Repeat every entry word for word, but leave the images out of your copy.

Start of Block

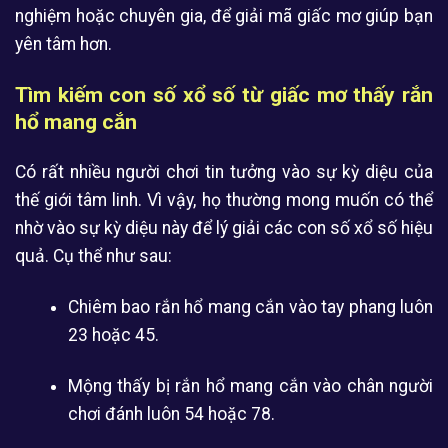
nghiệm hoặc chuyên gia, để giải mã giấc mơ giúp bạn
yên tâm hơn.
Tìm kiếm con số xổ số từ giấc mơ thấy rắn
hổ mang cắn
Có rất nhiều người chơi tin tưởng vào sự kỳ diệu của
thế giới tâm linh. Vì vậy, họ thường mong muốn có thể
nhờ vào sự kỳ diệu này để lý giải các con số xổ số hiệu
quả. Cụ thể như sau:
Chiêm bao rắn hổ mang cắn vào tay phang luôn
23 hoặc 45.
Mộng thấy bị rắn hổ mang cắn vào chân người
chơi đánh luôn 54 hoặc 78.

End of Block

■ **ANSWER BELOW**:
nghiệm hoặc chuyên gia, để giải mã giấc mơ giúp bạn
yên tâm hơn.
Tìm kiếm con số xổ số từ giấc mơ thấy rắn
hổ mang cắn
Có rất nhiều người chơi tin tưởng vào sự kỳ diệu của
thế giới tâm linh. Vì vậy, họ thường mong muốn có thể
nhờ vào sự kỳ diệu này để lý giải các con số xổ số hiệu
quả. Cụ thể như sau:
Chiêm bao rắn hổ mang cắn vào tay phang luôn
23 hoặc 45.
Mộng thấy bị rắn hổ mang cắn vào chân người
chơi đánh luôn 54 hoặc 78.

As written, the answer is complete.